REPUBLIKA.CO.ID, JAKARTA — Anggota Komisi III DPR RI dari Fraksi Partai Demokrat, Santoso, mempertanyakan motivasi judicial review (JR) kewenangan Kejaksaan mengusut perkara korupsi. Ia khawatir uji materi ini pesanan dari orang-orang yang terindikasi korupsi.
“Itu haknya, biarkan saja. Cuma, jika terkait pemberantasan korupsi dilakukan judicial review ini juga menurut saya motivasi yang bersangkutan apa, apakah ini pesanan dari para pelaku yang terindikasi korupsi," kata Santoso kepada Republika.co.id, Selasa (6/6).
Dipaparkan Santoso, JR memang hak warga negara. Baik gugatan terhadap UU yang dinilai melanggar hak konstitusional seorang warga maupun komunitas. Temasuk JR terrhadap UU Kejaksaan. “Apakah penggugat menilai Kejagung dalam UU Kejaksaan melampaui kewenangan dan khawatir ada abuse of power,” kata Santoso.

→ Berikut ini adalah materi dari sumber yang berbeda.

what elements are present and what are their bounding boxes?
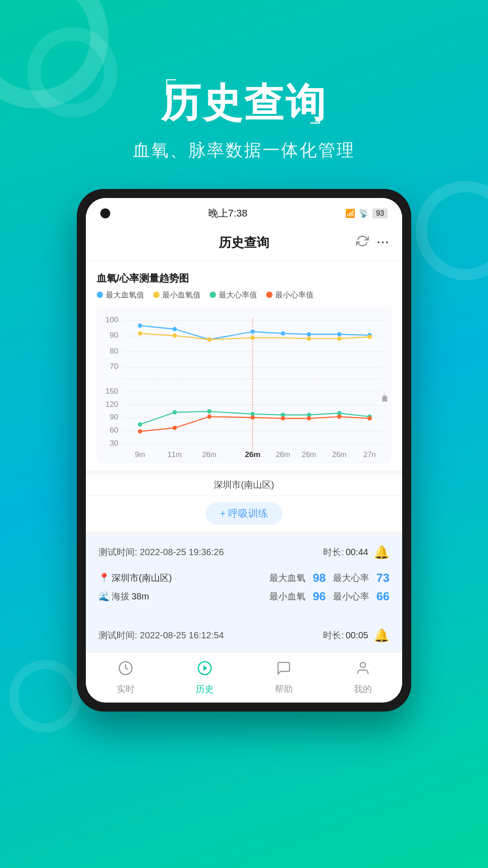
svg-text:80: 80 bbox=[110, 346, 118, 355]
record-duration-label-2: 时长: bbox=[323, 629, 344, 642]
status-time: 晚上7:38 bbox=[208, 207, 248, 220]
svg-point-39 bbox=[250, 335, 255, 340]
svg-point-33 bbox=[307, 332, 311, 336]
chart-title: 血氧/心率测量趋势图 bbox=[97, 272, 391, 285]
nav-history[interactable]: 历史 bbox=[182, 660, 227, 695]
svg-point-38 bbox=[207, 337, 212, 342]
svg-point-54 bbox=[250, 415, 255, 420]
svg-point-57 bbox=[337, 415, 342, 419]
nav-profile[interactable]: 我的 bbox=[340, 660, 385, 695]
svg-point-55 bbox=[281, 416, 285, 420]
breathing-btn[interactable]: + 呼吸训练 bbox=[206, 502, 283, 525]
chart-legend: 最大血氧值 最小血氧值 最大心率值 最小心率值 bbox=[97, 290, 391, 300]
clock-icon bbox=[118, 660, 133, 679]
nav-profile-label: 我的 bbox=[354, 683, 372, 695]
bell-icon-2: 🔔 bbox=[374, 628, 389, 643]
camera-cutout bbox=[100, 208, 110, 218]
hero-header: 历史查询 血氧、脉率数据一体化管理 bbox=[0, 0, 488, 162]
svg-point-34 bbox=[337, 332, 342, 336]
nav-help-label: 帮助 bbox=[275, 683, 293, 695]
svg-text:26m: 26m bbox=[302, 450, 316, 458]
record-time-label-2: 测试时间: bbox=[99, 629, 137, 642]
page-subtitle: 血氧、脉率数据一体化管理 bbox=[0, 139, 488, 162]
record-time-1: 2022-08-25 19:36:26 bbox=[140, 547, 224, 557]
nav-help[interactable]: 帮助 bbox=[261, 660, 306, 695]
svg-point-41 bbox=[337, 336, 342, 341]
svg-point-44 bbox=[173, 410, 177, 415]
svg-point-28 bbox=[138, 323, 142, 328]
record-time-label-1: 测试时间: bbox=[99, 546, 137, 558]
legend-label-min-spo2: 最小血氧值 bbox=[162, 290, 201, 300]
more-button[interactable]: ··· bbox=[377, 236, 389, 250]
max-spo2-value-1: 98 bbox=[313, 571, 326, 585]
record-duration-1: 00:44 bbox=[346, 547, 368, 557]
svg-text:26m: 26m bbox=[202, 450, 216, 458]
svg-text:90: 90 bbox=[110, 412, 118, 421]
legend-label-max-hr: 最大心率值 bbox=[219, 290, 257, 300]
svg-text:26m: 26m bbox=[276, 450, 290, 458]
legend-dot-max-hr bbox=[210, 292, 216, 298]
phone-mockup: 晚上7:38 📶 📡 93 历史查询 ··· 血氧/心 bbox=[77, 189, 411, 712]
legend-max-spo2: 最大血氧值 bbox=[97, 290, 144, 300]
legend-max-hr: 最大心率值 bbox=[210, 290, 257, 300]
legend-min-spo2: 最小血氧值 bbox=[153, 290, 201, 300]
svg-text:60: 60 bbox=[110, 425, 118, 434]
legend-label-max-spo2: 最大血氧值 bbox=[106, 290, 144, 300]
bell-icon-1: 🔔 bbox=[374, 545, 389, 560]
svg-point-56 bbox=[307, 416, 311, 420]
svg-text:滑动查看更多→: 滑动查看更多→ bbox=[381, 391, 388, 402]
record-detail-row-1: 📍 深圳市(南山区) 最大血氧 98 最大心率 73 bbox=[99, 571, 389, 585]
record-time-2: 2022-08-25 16:12:54 bbox=[140, 630, 224, 641]
record-header-row-1: 测试时间: 2022-08-25 19:36:26 时长: 00:44 🔔 bbox=[99, 545, 389, 560]
svg-point-63 bbox=[360, 662, 365, 667]
svg-text:27n: 27n bbox=[363, 450, 375, 458]
legend-min-hr: 最小心率值 bbox=[266, 290, 314, 300]
app-header-actions[interactable]: ··· bbox=[356, 235, 389, 250]
svg-text:26m: 26m bbox=[332, 450, 347, 458]
nav-realtime-label: 实时 bbox=[117, 683, 135, 695]
record-header-row-2: 测试时间: 2022-08-25 16:12:54 时长: 00:05 🔔 bbox=[99, 628, 389, 643]
min-spo2-label-1: 最小血氧 bbox=[269, 590, 305, 603]
status-icons: 📶 📡 93 bbox=[345, 208, 388, 218]
record-card-2: 测试时间: 2022-08-25 16:12:54 时长: 00:05 🔔 bbox=[86, 618, 402, 652]
svg-point-40 bbox=[307, 336, 311, 341]
svg-point-36 bbox=[138, 331, 142, 336]
max-hr-value-1: 73 bbox=[376, 571, 389, 585]
svg-point-58 bbox=[367, 416, 372, 420]
breathing-btn-container: + 呼吸训练 bbox=[86, 496, 402, 531]
page-main-title: 历史查询 bbox=[161, 81, 327, 125]
svg-point-37 bbox=[173, 333, 177, 338]
altitude-value-1: 38m bbox=[131, 591, 149, 602]
legend-dot-min-spo2 bbox=[153, 292, 160, 298]
location-pin-icon-1: 📍 bbox=[99, 572, 110, 583]
svg-point-29 bbox=[173, 327, 177, 331]
svg-text:30: 30 bbox=[110, 439, 118, 448]
phone-frame: 晚上7:38 📶 📡 93 历史查询 ··· 血氧/心 bbox=[77, 189, 411, 712]
bg-decoration-4 bbox=[9, 660, 81, 732]
svg-text:9m: 9m bbox=[135, 450, 145, 458]
nav-realtime[interactable]: 实时 bbox=[103, 660, 148, 695]
play-icon bbox=[197, 660, 212, 679]
svg-point-32 bbox=[281, 331, 285, 336]
chart-section: 血氧/心率测量趋势图 最大血氧值 最小血氧值 最大心率值 bbox=[86, 261, 402, 471]
separator-1 bbox=[99, 565, 389, 566]
svg-point-45 bbox=[207, 409, 212, 414]
battery-icon: 93 bbox=[372, 208, 388, 218]
svg-text:100: 100 bbox=[105, 315, 118, 324]
refresh-button[interactable] bbox=[356, 235, 369, 250]
svg-text:90: 90 bbox=[110, 330, 118, 340]
record-location-1: 深圳市(南山区) bbox=[112, 572, 172, 584]
svg-point-51 bbox=[138, 429, 142, 434]
wifi-icon: 📡 bbox=[359, 208, 369, 218]
chart-wrapper: 100 90 80 70 150 120 90 60 30 9m bbox=[97, 307, 391, 465]
nav-history-label: 历史 bbox=[196, 683, 214, 695]
min-hr-value-1: 66 bbox=[376, 590, 389, 604]
svg-point-52 bbox=[173, 426, 177, 430]
chart-svg: 100 90 80 70 150 120 90 60 30 9m bbox=[97, 307, 391, 463]
app-title: 历史查询 bbox=[219, 234, 269, 251]
phone-screen: 晚上7:38 📶 📡 93 历史查询 ··· 血氧/心 bbox=[86, 198, 402, 703]
chat-icon bbox=[276, 660, 291, 679]
legend-dot-min-hr bbox=[266, 292, 272, 298]
record-altitude-row-1: 🌊 海拔 38m 最小血氧 96 最小心率 66 bbox=[99, 590, 389, 604]
legend-label-min-hr: 最小心率值 bbox=[275, 290, 314, 300]
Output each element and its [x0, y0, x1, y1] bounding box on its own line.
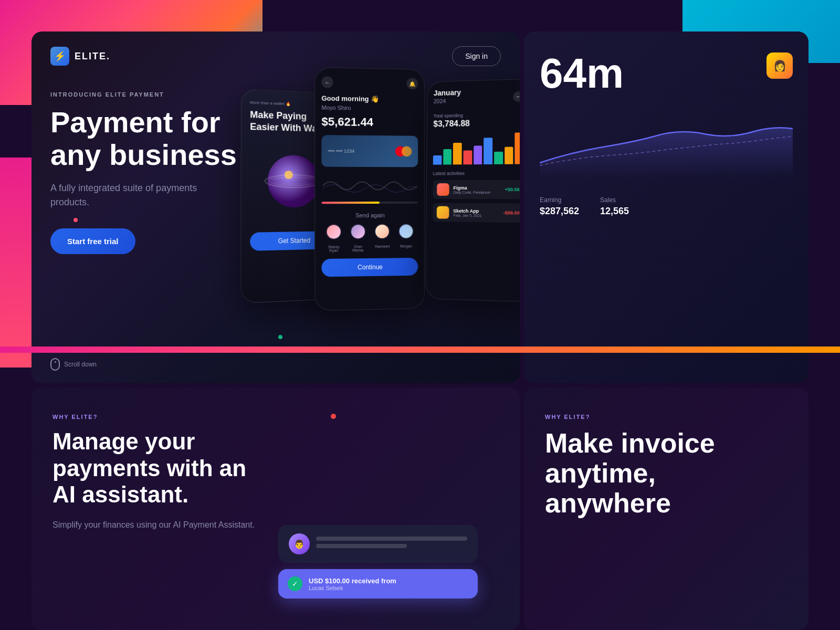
chat-avatar: 👨 [289, 533, 310, 554]
avatar-4 [398, 224, 414, 239]
bar-chart [433, 132, 520, 164]
user-avatar: 👩 [766, 52, 793, 79]
sales-value: 12,565 [600, 206, 629, 217]
hero-subtitle: A fully integrated suite of payments pro… [50, 181, 197, 209]
activity-figma: Figma Daily Code, Freelancer +$0.56 [433, 180, 520, 199]
bottom-title-right: Make invoice anytime, anywhere [545, 428, 788, 519]
sales-label: Sales [600, 196, 629, 204]
why-label: WHY ELITE? [52, 414, 499, 420]
back-icon[interactable]: ← [321, 76, 333, 88]
user-badge: 👩 [766, 52, 793, 79]
stats-number: 64m [540, 52, 624, 94]
progress-bar [321, 202, 418, 204]
hero-card: ⚡ ELITE. Sign in INTRODUCING ELITE PAYME… [32, 32, 520, 383]
arrow-icon[interactable]: ← [513, 91, 520, 102]
scroll-label: Scroll down [64, 361, 97, 368]
why-label-right: WHY ELITE? [545, 414, 788, 420]
avatar-row [321, 223, 418, 239]
sketch-icon [437, 206, 449, 219]
chat-line-2 [316, 544, 407, 548]
bell-icon[interactable]: 🔔 [406, 78, 418, 89]
bottom-right-card: WHY ELITE? Make invoice anytime, anywher… [524, 387, 808, 630]
avatar-names: Stacey Ryan Oran Ritchie Yasmeen Morgan [321, 244, 418, 253]
avatar-1 [326, 224, 341, 239]
payment-notification: ✓ USD $100.00 received from Lucas Selsek [278, 569, 478, 598]
earning-value: $287,562 [540, 206, 579, 217]
month-label: January [434, 88, 461, 97]
notification-from: Lucas Selsek [309, 585, 396, 591]
greeting: Good morning 👋 [321, 94, 418, 104]
bottom-title: Manage your payments with an AI assistan… [52, 428, 499, 508]
phone-right: January 2024 ← Total spending $3,784.88 [425, 79, 520, 302]
sales-stat: Sales 12,565 [600, 196, 629, 217]
decorative-dot-5 [331, 414, 336, 419]
chat-line-1 [316, 537, 467, 541]
mastercard-icon [395, 146, 412, 156]
figma-icon [437, 183, 449, 196]
total-spending-label: Total spending [433, 111, 520, 118]
total-amount: $3,784.88 [433, 118, 520, 129]
scroll-icon [50, 358, 60, 371]
send-again-label: Send again [321, 212, 418, 219]
balance: $5,621.44 [321, 115, 418, 130]
card-visual: •••• •••• 1234 [321, 135, 418, 167]
phone-mid: ← 🔔 Good morning 👋 Moyo Shiro $5,621.44 … [314, 67, 425, 311]
waveform [321, 175, 418, 196]
activity-sketch: Sketch App Paid, Jan 5, 2021 -$99.00 [433, 203, 520, 223]
brand-name: ELITE. [75, 51, 110, 62]
user-name: Moyo Shiro [321, 104, 418, 112]
logo-icon: ⚡ [50, 47, 69, 66]
activities-label: Latest activities [433, 171, 520, 176]
chat-bubble: 👨 [278, 525, 478, 563]
logo: ⚡ ELITE. [50, 47, 110, 66]
earning-label: Earning [540, 196, 579, 204]
continue-button[interactable]: Continue [321, 258, 418, 277]
start-trial-button[interactable]: Start free trial [50, 228, 135, 254]
notification-amount: USD $100.00 received from [309, 577, 396, 585]
avatar-3 [374, 224, 390, 239]
payment-widget: 👨 ✓ USD $100.00 received from Lucas Sels… [278, 525, 478, 598]
bottom-left-card: WHY ELITE? Manage your payments with an … [32, 387, 520, 630]
year-label: 2024 [434, 98, 461, 104]
stats-card: 64m 👩 Earning $287,562 Sales [524, 32, 808, 383]
avatar-2 [350, 224, 366, 239]
line-chart [540, 116, 793, 178]
earning-stat: Earning $287,562 [540, 196, 579, 217]
scroll-down: Scroll down [50, 358, 97, 371]
check-icon: ✓ [288, 576, 302, 591]
stats-row: Earning $287,562 Sales 12,565 [540, 196, 793, 217]
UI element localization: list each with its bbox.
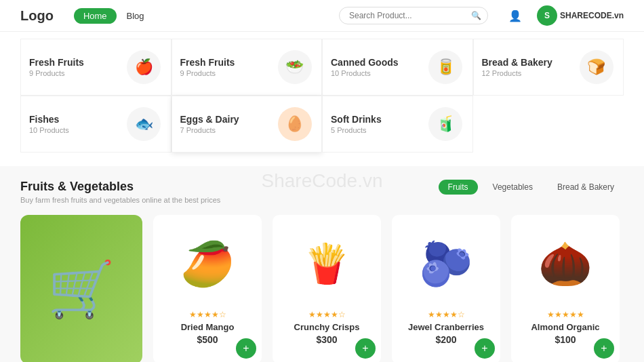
cat-text: Fishes 10 Products [29,114,125,134]
cat-name: Bread & Bakery [482,57,578,68]
header-icons: 👤 S SHARECODE.vn [508,5,624,26]
tab-fruits[interactable]: Fruits [439,180,478,195]
product-card-almond-organic: 🌰 ★★★★★ Almond Organic $100 + [511,215,620,362]
cat-canned-goods[interactable]: Canned Goods 10 Products 🥫 [322,39,473,96]
brand-logo-circle: S [537,5,557,26]
cat-name: Soft Drinks [331,114,427,125]
section-header: Fruits & Vegetables Buy farm fresh fruit… [20,180,624,204]
cat-img-circle: 🥚 [278,107,312,141]
add-to-cart-button[interactable]: + [475,338,495,359]
product-featured: 🛒 [20,215,142,362]
categories-section: Fresh Fruits 9 Products 🍎 Fresh Fruits 9… [0,32,644,166]
product-name: Dried Mango [181,322,235,332]
cat-count: 7 Products [180,126,277,134]
section-subtitle: Buy farm fresh fruits and vegetables onl… [20,196,220,204]
cat-text: Fresh Fruits 9 Products [29,57,125,77]
cat-image: 🥫 [427,50,464,84]
nav-blog[interactable]: Blog [127,11,144,21]
cat-name: Fishes [29,114,125,125]
logo: Logo [20,8,54,24]
product-name: Almond Organic [531,322,599,332]
product-price: $100 [555,334,576,345]
cat-bread-bakery[interactable]: Bread & Bakery 12 Products 🍞 [473,39,624,96]
cat-img-circle: 🍎 [127,50,161,84]
cat-img-circle: 🧃 [428,107,462,141]
category-grid: Fresh Fruits 9 Products 🍎 Fresh Fruits 9… [20,39,624,153]
cat-text: Fresh Fruits 9 Products [180,57,277,77]
product-img: 🍟 [286,223,367,304]
cat-eggs-dairy[interactable]: Eggs & Dairy 7 Products 🥚 [172,96,323,153]
cat-img-circle: 🥗 [278,50,312,84]
tab-bread-bakery[interactable]: Bread & Bakery [548,180,624,195]
cat-count: 5 Products [331,126,427,134]
cat-soft-drinks[interactable]: Soft Drinks 5 Products 🧃 [322,96,473,153]
cat-image: 🍎 [125,50,163,84]
product-name: Crunchy Crisps [294,322,360,332]
cat-fresh-fruits-2[interactable]: Fresh Fruits 9 Products 🥗 [172,39,323,96]
cat-text: Soft Drinks 5 Products [331,114,427,134]
product-stars: ★★★★☆ [189,310,226,319]
product-card-jewel-cranberries: 🫐 ★★★★☆ Jewel Cranberries $200 + [392,215,500,362]
cat-fishes[interactable]: Fishes 10 Products 🐟 [20,96,172,153]
product-img: 🥭 [167,223,248,304]
brand-logo: S SHARECODE.vn [537,5,624,26]
section-title-block: Fruits & Vegetables Buy farm fresh fruit… [20,180,220,204]
user-icon[interactable]: 👤 [508,9,522,22]
cat-text: Canned Goods 10 Products [331,57,427,77]
cat-fresh-fruits-1[interactable]: Fresh Fruits 9 Products 🍎 [20,39,172,96]
cat-img-circle: 🐟 [127,107,161,141]
product-price: $500 [197,334,218,345]
nav-home[interactable]: Home [74,8,117,24]
section-title: Fruits & Vegetables [20,180,220,194]
add-to-cart-button[interactable]: + [355,338,376,359]
cat-name: Fresh Fruits [29,57,125,68]
featured-image: 🛒 [20,215,142,362]
add-to-cart-button[interactable]: + [236,338,256,359]
main-nav: Home Blog [74,8,144,24]
cat-count: 9 Products [29,69,125,77]
search-input[interactable] [339,7,488,24]
cat-name: Eggs & Dairy [180,114,277,125]
cat-text: Eggs & Dairy 7 Products [180,114,277,134]
products-row: 🛒 🥭 ★★★★☆ Dried Mango $500 + 🍟 ★★★★☆ Cru… [20,215,624,362]
cat-name: Fresh Fruits [180,57,277,68]
product-stars: ★★★★☆ [428,310,465,319]
search-icon: 🔍 [471,11,481,20]
section-tabs: Fruits Vegetables Bread & Bakery [439,180,624,195]
add-to-cart-button[interactable]: + [594,338,614,359]
product-card-crunchy-crisps: 🍟 ★★★★☆ Crunchy Crisps $300 + [273,215,381,362]
cat-text: Bread & Bakery 12 Products [482,57,578,77]
cat-count: 9 Products [180,69,277,77]
search-bar: 🔍 [339,7,488,24]
product-price: $200 [435,334,456,345]
tab-vegetables[interactable]: Vegetables [483,180,542,195]
product-card-dried-mango: 🥭 ★★★★☆ Dried Mango $500 + [153,215,262,362]
cat-image: 🐟 [125,107,163,141]
cat-image: 🥚 [276,107,313,141]
cat-count: 10 Products [331,69,427,77]
product-img: 🫐 [405,223,487,304]
brand-name: SHARECODE.vn [560,11,624,20]
cat-img-circle: 🥫 [428,50,462,84]
cat-img-circle: 🍞 [580,50,613,84]
product-price: $300 [316,334,337,345]
product-stars: ★★★★★ [547,310,584,319]
cat-name: Canned Goods [331,57,427,68]
cat-image: 🧃 [427,107,464,141]
cat-count: 10 Products [29,126,125,134]
cat-image: 🥗 [276,50,313,84]
product-img: 🌰 [525,223,606,304]
product-stars: ★★★★☆ [308,310,346,319]
product-name: Jewel Cranberries [408,322,484,332]
cat-image: 🍞 [578,50,615,84]
fruits-section: Fruits & Vegetables Buy farm fresh fruit… [0,166,644,362]
cat-count: 12 Products [482,69,578,77]
header: Logo Home Blog 🔍 👤 S SHARECODE.vn [0,0,644,32]
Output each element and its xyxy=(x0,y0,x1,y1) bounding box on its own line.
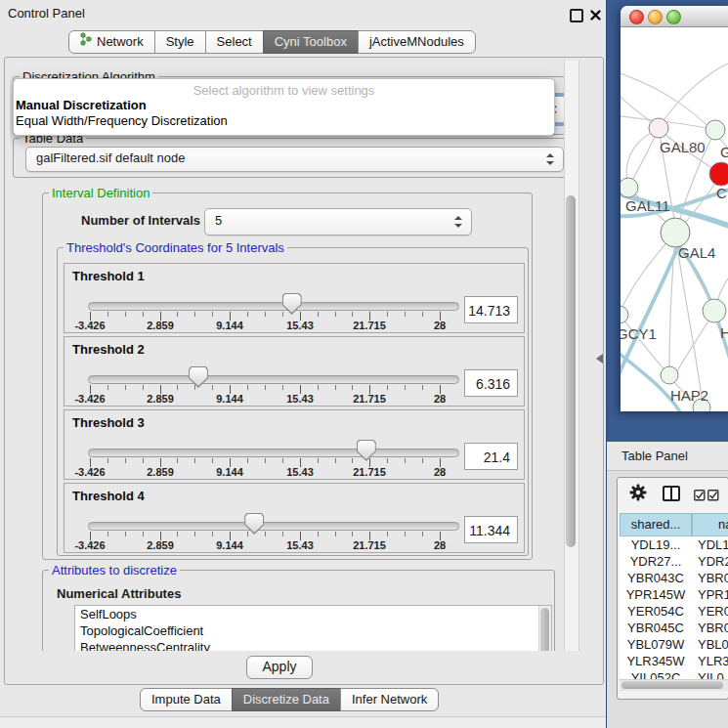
threshold-4-label: Threshold 4 xyxy=(72,489,145,503)
traffic-light-minimize[interactable] xyxy=(648,10,663,24)
tab-discretize-data[interactable]: Discretize Data xyxy=(232,688,341,711)
threshold-3-value-field[interactable]: 21.4 xyxy=(464,443,518,470)
threshold-2-row: Threshold 2 -3.426 2.859 9.144 15.43 21.… xyxy=(64,336,525,407)
node-ga-partial[interactable] xyxy=(706,120,725,140)
tick-label: 21.715 xyxy=(345,320,394,331)
threshold-2-label: Threshold 2 xyxy=(72,342,145,357)
interval-definition-title: Interval Definition xyxy=(49,186,152,200)
traffic-light-zoom[interactable] xyxy=(666,10,681,24)
tick-label: 9.144 xyxy=(205,393,254,405)
number-of-intervals-value: 5 xyxy=(215,209,222,233)
network-view-window[interactable]: GAL80 GA C GAL11 GAL4 GCY1 H HAP2 xyxy=(621,6,728,411)
table-data-combo[interactable]: galFiltered.sif default node xyxy=(25,147,564,172)
table-row[interactable]: YBR045CYBR0 xyxy=(620,620,728,636)
node-red-selected[interactable] xyxy=(709,162,728,186)
tick-label: 28 xyxy=(415,539,464,551)
tick-label: 2.859 xyxy=(136,393,185,405)
numerical-attributes-list: SelfLoops TopologicalCoefficient Between… xyxy=(74,605,552,651)
list-vertical-scrollbar[interactable] xyxy=(538,606,551,651)
table-row[interactable]: YER054CYER0 xyxy=(620,603,728,620)
close-icon[interactable] xyxy=(589,8,602,25)
threshold-3-label: Threshold 3 xyxy=(72,415,145,430)
tick-label: -3.426 xyxy=(65,320,114,331)
traffic-light-close[interactable] xyxy=(629,10,644,24)
top-tab-bar: Network Style Select Cyni Toolbox jActiv… xyxy=(68,30,476,54)
tick-label: 28 xyxy=(415,393,464,405)
table-panel-titlebar: Table Panel xyxy=(607,442,728,471)
table-row[interactable]: YPR145WYPR1 xyxy=(620,586,728,603)
table-body: YDL19...YDL1 YDR27...YDR2 YBR043CYBR0 YP… xyxy=(620,536,728,679)
table-row[interactable]: YBL079WYBL0 xyxy=(620,636,728,653)
node-gal4[interactable] xyxy=(661,218,690,247)
list-item-betweennesscentrality[interactable]: BetweennessCentrality xyxy=(75,639,551,651)
popup-prompt: Select algorithm to view settings xyxy=(14,79,554,98)
network-canvas[interactable]: GAL80 GA C GAL11 GAL4 GCY1 H HAP2 xyxy=(621,27,728,411)
tick-label: 9.144 xyxy=(205,539,254,551)
select-rows-checkbox-icon[interactable] xyxy=(707,488,719,505)
tick-label: -3.426 xyxy=(65,539,114,551)
apply-button[interactable]: Apply xyxy=(246,656,313,679)
algorithm-dropdown-popup: Select algorithm to view settings Manual… xyxy=(13,78,555,136)
float-window-icon[interactable] xyxy=(570,9,583,22)
network-icon xyxy=(80,31,92,53)
tab-cyni-toolbox[interactable]: Cyni Toolbox xyxy=(263,30,359,54)
threshold-4-value-field[interactable]: 11.344 xyxy=(464,516,518,543)
threshold-2-value-field[interactable]: 6.316 xyxy=(464,369,518,397)
table-row[interactable]: YBR043CYBR0 xyxy=(620,570,728,586)
table-data-combo-value: galFiltered.sif default node xyxy=(36,148,185,169)
tab-jactivemnodules[interactable]: jActiveMNodules xyxy=(358,30,476,54)
node-h-partial[interactable] xyxy=(703,299,726,322)
splitter-handle-icon[interactable] xyxy=(596,354,603,364)
tab-infer-network[interactable]: Infer Network xyxy=(340,688,439,711)
number-of-intervals-label: Number of Intervals xyxy=(81,213,200,228)
combo-stepper-icon xyxy=(546,153,554,165)
column-header-shared-name[interactable]: shared... xyxy=(620,513,692,536)
tick-label: 21.715 xyxy=(345,539,394,551)
tick-label: 28 xyxy=(415,466,464,478)
table-row[interactable]: YLR345WYLR3 xyxy=(620,653,728,669)
threshold-2-slider[interactable] xyxy=(88,375,459,384)
network-window-titlebar[interactable] xyxy=(621,6,728,27)
node-gal80[interactable] xyxy=(649,118,668,138)
tick-label: 15.43 xyxy=(276,466,324,478)
table-row[interactable]: YIL052CYIL0 xyxy=(620,669,728,679)
tab-impute-data[interactable]: Impute Data xyxy=(140,688,233,711)
table-row[interactable]: YDL19...YDL1 xyxy=(620,536,728,553)
bottom-tab-bar: Impute Data Discretize Data Infer Networ… xyxy=(140,688,439,711)
list-item-selfloops[interactable]: SelfLoops xyxy=(75,606,551,622)
node-gal11[interactable] xyxy=(621,178,638,197)
table-window: shared... na YDL19...YDL1 YDR27...YDR2 Y… xyxy=(617,477,728,700)
column-header-name[interactable]: na xyxy=(692,513,728,536)
tick-label: 15.43 xyxy=(276,320,324,331)
tab-network-label: Network xyxy=(97,31,144,53)
list-item-topologicalcoefficient[interactable]: TopologicalCoefficient xyxy=(75,622,551,639)
settings-gear-icon[interactable] xyxy=(629,484,647,505)
popup-option-manual-discretization[interactable]: Manual Discretization xyxy=(14,98,554,113)
threshold-1-slider[interactable] xyxy=(88,302,459,311)
cyni-scroll-viewport: Discretization Algorithm Select algorith… xyxy=(10,61,564,651)
table-scrollbar-thumb[interactable] xyxy=(621,681,723,689)
number-of-intervals-combo[interactable]: 5 xyxy=(204,208,472,236)
tab-style[interactable]: Style xyxy=(154,30,206,54)
table-row[interactable]: YDR27...YDR2 xyxy=(620,553,728,570)
threshold-4-slider[interactable] xyxy=(88,522,459,531)
table-horizontal-scrollbar[interactable] xyxy=(620,679,728,691)
tab-select[interactable]: Select xyxy=(205,30,264,54)
node-gcy1[interactable] xyxy=(621,306,628,323)
threshold-3-slider[interactable] xyxy=(88,449,459,457)
popup-option-equal-width-frequency[interactable]: Equal Width/Frequency Discretization xyxy=(14,113,554,129)
threshold-1-value-field[interactable]: 14.713 xyxy=(464,296,518,323)
status-strip xyxy=(0,717,606,728)
tick-label: 15.43 xyxy=(276,393,324,405)
tab-network[interactable]: Network xyxy=(68,30,155,54)
select-columns-checkbox-icon[interactable] xyxy=(694,488,706,505)
tick-label: -3.426 xyxy=(65,393,114,405)
numerical-attributes-heading: Numerical Attributes xyxy=(57,586,181,601)
node-label-ga: GA xyxy=(720,144,728,160)
column-layout-icon[interactable] xyxy=(663,486,680,501)
node-hap2[interactable] xyxy=(661,366,678,384)
table-panel-title: Table Panel xyxy=(621,449,688,463)
list-scrollbar-thumb[interactable] xyxy=(540,608,549,651)
panel-scrollbar-thumb[interactable] xyxy=(566,195,576,547)
node-label-gal4: GAL4 xyxy=(678,244,715,261)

Saat ini, menurut Santoso, semua aparat penegak hukum, mulai dari Komisi Pemberantasan Korupsi (KPK), Kejaksaan Agung, dan Kepolisian, berkomitmen melakukan pemberantasan korupsi. Dengan begitu, seharusnya lembaga yang bisa menyelidiki korupsi dikuatkan, bukan malah dikurangi, sehingga tidak ada tindak korupsi yang lolos. “Dengan tiga aparat penegak hukum saja masih ada kasus-kasus korupsi yang lolos,” kata Santoso.
Dengan tiga lembaga yang bisa menyelidiki perkara korupsi, maka semakin banyak yang mengawasi. "Kan begitu, jadi banyak penjaganya, yang sekarang saja ada tiga masih banyak yang menyimpang, apalagi jika itu dikurangi," kata Santoso.
Santoso meyakini, Mahkamah Konstitusi (MK) akan lebih pro terhadap upaya-upaya pemberantasan korupsi di Indonesia. "Termasuk, pencegahan yang sekarang dimiliki kewenangan itu oleh kejaksaan," ujar Santoso.
Sebelumnya, sejumlah advokat menggugat UU Kejaksaan ke Mahkamah Konstitusi (MK). Mereka meminta kewenangan Kejaksaan untuk menyelidiki dan menyidik kasus korupsi dihapus.
Menyatakan Pasal 30 (1) huruf d Kejaksaan bertentangan Pasal 28D (1) UUD 1945 dan tidak memiliki kekuatan hukum mengikat. Juga kewenangan jaksa Pasal 39, Pasal 44 ayat 4 dan ayat 5 sepanjang frase 'atau kejaksaan' di UU Tipikor.